▸ Records supplied:
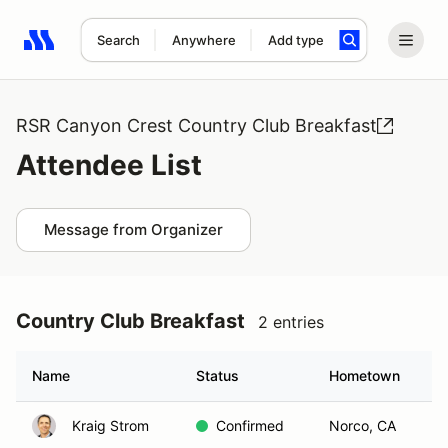
Search
Anywhere
Add type
Search results: No search term
RSR Canyon Crest Country Club Breakfast
Attendee List
Message from Organizer
Country Club Breakfast
2 entries
Name
Status
Hometown
Kraig Strom
Confirmed
Norco, CA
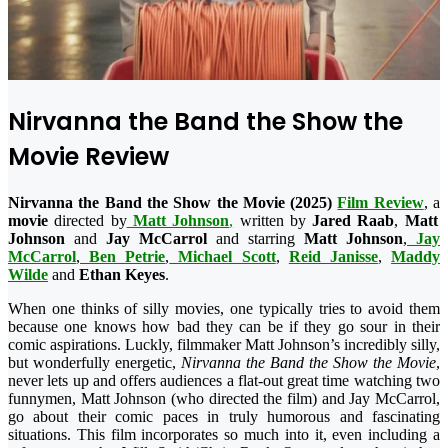
Nirvanna the Band the Show the
Movie Review
Nirvanna the Band the Show the Movie (2025)
Film Review
, a
movie
directed by
Matt Johnson
,
written by
Jared Raab
,
Matt
Johnson
and
Jay McCarrol
and starring
Matt Johnson
,
Jay
McCarrol
,
Ben Petrie
,
Michael Scott
,
Reid Janisse
,
Maddy
Wilde
and
Ethan Keyes
.
When one thinks of silly movies, one typically tries to avoid them
because one knows how bad they can be if they go sour in their
comic aspirations. Luckly, filmmaker Matt Johnson’s incredibly silly,
but wonderfully energetic,
Nirvanna the Band the Show the Movie
,
never lets up and offers audiences a flat-out great time watching two
funnymen, Matt Johnson (who directed the film) and Jay McCarrol,
go about their comic paces in truly humorous and fascinating
situations. This film incorporates so much into it, even including a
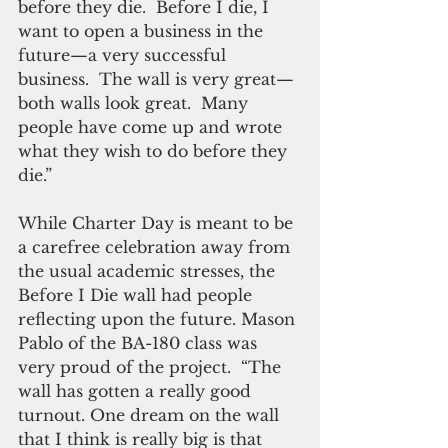
before they die.  Before I die, I 
want to open a business in the 
future—a very successful 
business.  The wall is very great—
both walls look great.  Many 
people have come up and wrote 
what they wish to do before they 
die.” 
While Charter Day is meant to be 
a carefree celebration away from 
the usual academic stresses, the 
Before I Die wall had people 
reflecting upon the future. Mason 
Pablo of the BA-180 class was 
very proud of the project.  “The 
wall has gotten a really good 
turnout. One dream on the wall 
that I think is really big is that 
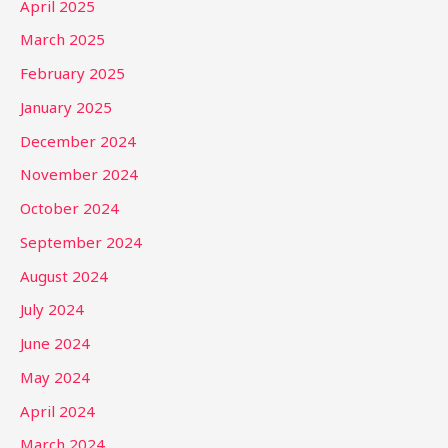
April 2025
March 2025
February 2025
January 2025
December 2024
November 2024
October 2024
September 2024
August 2024
July 2024
June 2024
May 2024
April 2024
March 2024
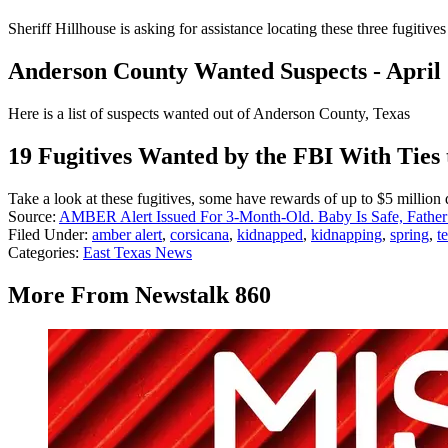
Sheriff Hillhouse is asking for assistance locating these three fugiti
Anderson County Wanted Suspects - April
Here is a list of suspects wanted out of Anderson County, Texas
19 Fugitives Wanted by the FBI With Ties 
Take a look at these fugitives, some have rewards of up to $5 million d
Source:
AMBER Alert Issued For 3-Month-Old. Baby Is Safe, Father
Filed Under
:
amber alert
,
corsicana
,
kidnapped
,
kidnapping
,
spring
,
t
Categories
:
East Texas News
More From Newstalk 860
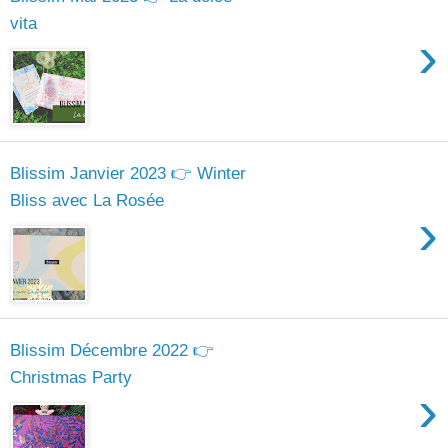
vita
›
Blissim Janvier 2023 👉 Winter
Bliss avec La Rosée
›
Blissim Décembre 2022 👉
Christmas Party
›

▸ Instructions to follow: All lines with the word "directed" need to be copied from the data above.

▸ Exercise response:
directed by
funnymen, Matt Johnson (who directed the film) and Jay McCarrol,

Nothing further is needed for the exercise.